# Problem details
Search the records for the word "down" and pick out every line that has it.

# Document layout analysis data

▽

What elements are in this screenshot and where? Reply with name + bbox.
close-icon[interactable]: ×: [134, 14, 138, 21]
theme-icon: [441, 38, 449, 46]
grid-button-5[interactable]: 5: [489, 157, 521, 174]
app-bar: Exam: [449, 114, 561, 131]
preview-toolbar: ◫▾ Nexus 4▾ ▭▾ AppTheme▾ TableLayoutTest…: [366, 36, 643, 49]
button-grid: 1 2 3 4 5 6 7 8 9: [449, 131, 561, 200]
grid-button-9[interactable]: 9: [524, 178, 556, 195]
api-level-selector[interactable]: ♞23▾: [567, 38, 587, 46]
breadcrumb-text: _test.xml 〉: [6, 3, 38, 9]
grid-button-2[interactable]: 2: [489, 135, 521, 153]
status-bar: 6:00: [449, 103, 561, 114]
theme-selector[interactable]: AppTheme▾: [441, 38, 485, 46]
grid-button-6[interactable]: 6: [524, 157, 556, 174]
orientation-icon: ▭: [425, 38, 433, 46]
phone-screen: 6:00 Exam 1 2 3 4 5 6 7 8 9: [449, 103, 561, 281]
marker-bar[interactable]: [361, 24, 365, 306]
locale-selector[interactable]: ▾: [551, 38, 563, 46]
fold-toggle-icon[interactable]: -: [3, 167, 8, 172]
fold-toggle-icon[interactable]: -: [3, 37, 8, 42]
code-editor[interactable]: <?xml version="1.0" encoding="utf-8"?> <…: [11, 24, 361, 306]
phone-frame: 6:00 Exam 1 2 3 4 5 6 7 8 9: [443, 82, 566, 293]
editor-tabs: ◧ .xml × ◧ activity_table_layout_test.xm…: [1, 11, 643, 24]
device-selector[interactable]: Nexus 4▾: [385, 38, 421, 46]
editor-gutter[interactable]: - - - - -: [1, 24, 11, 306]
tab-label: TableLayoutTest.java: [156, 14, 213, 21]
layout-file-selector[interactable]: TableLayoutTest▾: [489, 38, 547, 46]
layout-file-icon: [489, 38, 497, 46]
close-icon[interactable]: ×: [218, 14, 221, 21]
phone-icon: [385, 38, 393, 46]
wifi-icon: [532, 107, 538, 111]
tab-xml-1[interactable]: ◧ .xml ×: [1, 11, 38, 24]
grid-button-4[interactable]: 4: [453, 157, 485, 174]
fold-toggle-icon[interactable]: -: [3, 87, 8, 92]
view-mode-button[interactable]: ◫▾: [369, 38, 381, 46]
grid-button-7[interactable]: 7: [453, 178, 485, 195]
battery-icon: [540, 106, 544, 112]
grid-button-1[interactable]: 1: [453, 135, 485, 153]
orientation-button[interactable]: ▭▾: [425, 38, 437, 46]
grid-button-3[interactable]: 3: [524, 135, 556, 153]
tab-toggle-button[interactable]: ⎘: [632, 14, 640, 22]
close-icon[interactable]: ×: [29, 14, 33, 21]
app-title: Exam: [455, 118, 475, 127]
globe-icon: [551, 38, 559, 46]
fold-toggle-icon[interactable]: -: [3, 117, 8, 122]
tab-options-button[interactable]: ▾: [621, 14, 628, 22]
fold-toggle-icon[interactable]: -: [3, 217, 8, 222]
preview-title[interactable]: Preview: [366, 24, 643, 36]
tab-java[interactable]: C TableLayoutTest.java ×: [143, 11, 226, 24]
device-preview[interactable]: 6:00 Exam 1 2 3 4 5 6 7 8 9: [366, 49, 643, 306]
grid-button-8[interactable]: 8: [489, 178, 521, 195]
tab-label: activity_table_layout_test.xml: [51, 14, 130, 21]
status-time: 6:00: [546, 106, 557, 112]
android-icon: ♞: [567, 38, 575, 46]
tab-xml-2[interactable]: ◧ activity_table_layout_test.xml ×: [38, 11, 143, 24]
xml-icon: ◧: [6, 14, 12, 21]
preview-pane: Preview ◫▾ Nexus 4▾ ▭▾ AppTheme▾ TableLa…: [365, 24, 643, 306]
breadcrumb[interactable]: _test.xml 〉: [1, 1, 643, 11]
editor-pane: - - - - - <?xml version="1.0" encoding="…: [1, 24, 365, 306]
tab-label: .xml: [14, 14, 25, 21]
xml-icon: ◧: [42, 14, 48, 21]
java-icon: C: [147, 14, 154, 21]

△
▽

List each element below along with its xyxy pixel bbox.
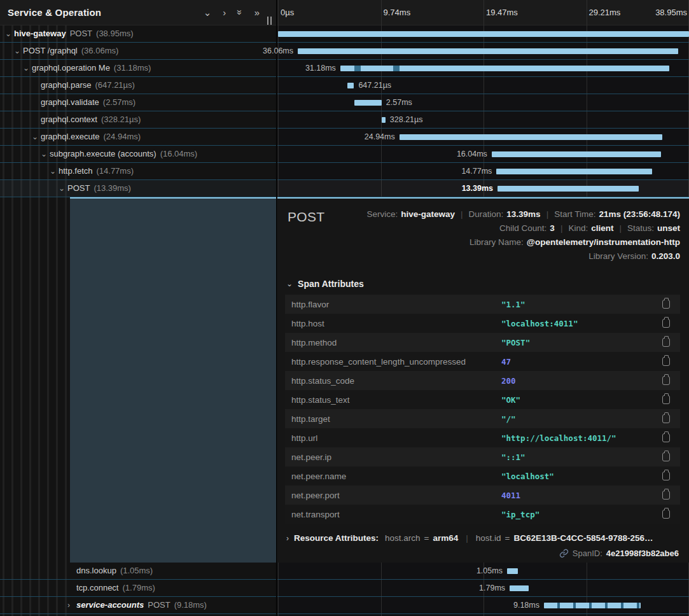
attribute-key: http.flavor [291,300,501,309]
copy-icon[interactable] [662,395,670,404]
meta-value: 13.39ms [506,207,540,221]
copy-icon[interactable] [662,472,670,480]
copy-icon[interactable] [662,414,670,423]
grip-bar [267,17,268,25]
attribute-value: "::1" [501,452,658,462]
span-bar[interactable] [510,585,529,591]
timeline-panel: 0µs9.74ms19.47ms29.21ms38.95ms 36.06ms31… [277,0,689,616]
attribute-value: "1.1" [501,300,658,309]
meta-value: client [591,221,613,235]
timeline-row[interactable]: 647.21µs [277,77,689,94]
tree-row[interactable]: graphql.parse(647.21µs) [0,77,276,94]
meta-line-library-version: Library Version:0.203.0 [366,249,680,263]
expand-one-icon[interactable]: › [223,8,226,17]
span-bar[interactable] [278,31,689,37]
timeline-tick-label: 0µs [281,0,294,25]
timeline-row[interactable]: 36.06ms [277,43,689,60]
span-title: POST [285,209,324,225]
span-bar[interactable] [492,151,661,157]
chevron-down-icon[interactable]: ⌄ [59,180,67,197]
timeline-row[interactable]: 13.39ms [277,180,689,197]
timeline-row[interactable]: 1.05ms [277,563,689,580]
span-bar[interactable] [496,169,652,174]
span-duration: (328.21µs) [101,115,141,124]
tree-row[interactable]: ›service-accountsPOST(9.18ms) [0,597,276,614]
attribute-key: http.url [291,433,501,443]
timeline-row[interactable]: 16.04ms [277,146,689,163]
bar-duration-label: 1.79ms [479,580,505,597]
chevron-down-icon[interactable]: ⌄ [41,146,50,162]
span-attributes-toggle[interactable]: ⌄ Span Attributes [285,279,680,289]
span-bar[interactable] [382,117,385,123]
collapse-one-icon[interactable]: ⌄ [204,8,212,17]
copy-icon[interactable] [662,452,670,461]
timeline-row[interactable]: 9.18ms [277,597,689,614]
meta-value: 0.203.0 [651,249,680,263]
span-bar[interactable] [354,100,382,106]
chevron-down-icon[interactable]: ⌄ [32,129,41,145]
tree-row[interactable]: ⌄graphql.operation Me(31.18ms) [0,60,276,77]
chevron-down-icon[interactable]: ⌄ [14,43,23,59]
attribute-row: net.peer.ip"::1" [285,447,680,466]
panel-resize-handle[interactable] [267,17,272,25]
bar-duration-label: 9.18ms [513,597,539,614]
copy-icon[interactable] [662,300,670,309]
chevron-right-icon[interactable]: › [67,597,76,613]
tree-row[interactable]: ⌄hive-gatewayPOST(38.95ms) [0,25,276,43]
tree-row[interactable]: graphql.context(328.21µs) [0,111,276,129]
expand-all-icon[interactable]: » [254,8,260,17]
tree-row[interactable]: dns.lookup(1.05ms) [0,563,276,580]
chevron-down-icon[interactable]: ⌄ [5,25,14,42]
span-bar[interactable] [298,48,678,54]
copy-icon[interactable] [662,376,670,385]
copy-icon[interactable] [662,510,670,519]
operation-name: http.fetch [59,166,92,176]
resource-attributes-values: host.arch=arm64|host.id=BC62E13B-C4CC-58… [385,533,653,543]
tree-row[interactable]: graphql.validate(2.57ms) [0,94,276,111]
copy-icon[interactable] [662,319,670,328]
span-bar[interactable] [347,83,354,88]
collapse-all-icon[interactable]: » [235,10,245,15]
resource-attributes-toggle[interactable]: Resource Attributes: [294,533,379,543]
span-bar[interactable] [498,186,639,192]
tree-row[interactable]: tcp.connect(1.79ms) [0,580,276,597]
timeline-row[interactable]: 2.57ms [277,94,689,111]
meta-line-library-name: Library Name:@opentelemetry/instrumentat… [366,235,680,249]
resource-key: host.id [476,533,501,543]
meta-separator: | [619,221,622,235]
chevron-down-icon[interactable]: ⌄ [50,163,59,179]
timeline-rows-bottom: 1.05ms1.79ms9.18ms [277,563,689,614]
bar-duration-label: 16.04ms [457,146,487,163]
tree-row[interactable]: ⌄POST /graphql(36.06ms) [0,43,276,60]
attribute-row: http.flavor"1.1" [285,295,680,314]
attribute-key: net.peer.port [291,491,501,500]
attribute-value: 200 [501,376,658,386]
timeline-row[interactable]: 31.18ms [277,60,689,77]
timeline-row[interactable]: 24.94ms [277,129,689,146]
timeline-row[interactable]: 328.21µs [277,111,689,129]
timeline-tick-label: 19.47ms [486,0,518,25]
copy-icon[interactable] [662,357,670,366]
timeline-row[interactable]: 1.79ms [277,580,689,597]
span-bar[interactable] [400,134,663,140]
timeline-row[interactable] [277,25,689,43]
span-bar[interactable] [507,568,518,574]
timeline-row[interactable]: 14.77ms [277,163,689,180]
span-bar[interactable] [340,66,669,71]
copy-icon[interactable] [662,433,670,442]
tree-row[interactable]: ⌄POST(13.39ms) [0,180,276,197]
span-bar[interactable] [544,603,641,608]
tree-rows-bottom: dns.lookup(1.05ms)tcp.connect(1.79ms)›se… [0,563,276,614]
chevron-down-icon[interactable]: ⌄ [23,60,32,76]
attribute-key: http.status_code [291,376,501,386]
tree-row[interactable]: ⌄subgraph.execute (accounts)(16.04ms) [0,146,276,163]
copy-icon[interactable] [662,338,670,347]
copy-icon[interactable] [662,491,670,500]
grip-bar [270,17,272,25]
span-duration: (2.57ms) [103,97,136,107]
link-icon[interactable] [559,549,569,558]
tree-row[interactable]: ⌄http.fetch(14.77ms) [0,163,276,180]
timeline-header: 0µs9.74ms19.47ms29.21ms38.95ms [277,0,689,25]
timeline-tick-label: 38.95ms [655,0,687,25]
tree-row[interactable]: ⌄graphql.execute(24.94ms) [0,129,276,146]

△

# Output of the task
chevron-down-icon[interactable]: ⌄ [59,180,67,197]
chevron-down-icon[interactable]: ⌄ [41,146,50,162]
chevron-down-icon[interactable]: ⌄ [32,129,41,145]
chevron-down-icon[interactable]: ⌄ [14,43,23,59]
chevron-down-icon[interactable]: ⌄ [5,25,14,42]
chevron-down-icon[interactable]: ⌄ [50,163,59,179]
chevron-down-icon[interactable]: ⌄ [23,60,32,76]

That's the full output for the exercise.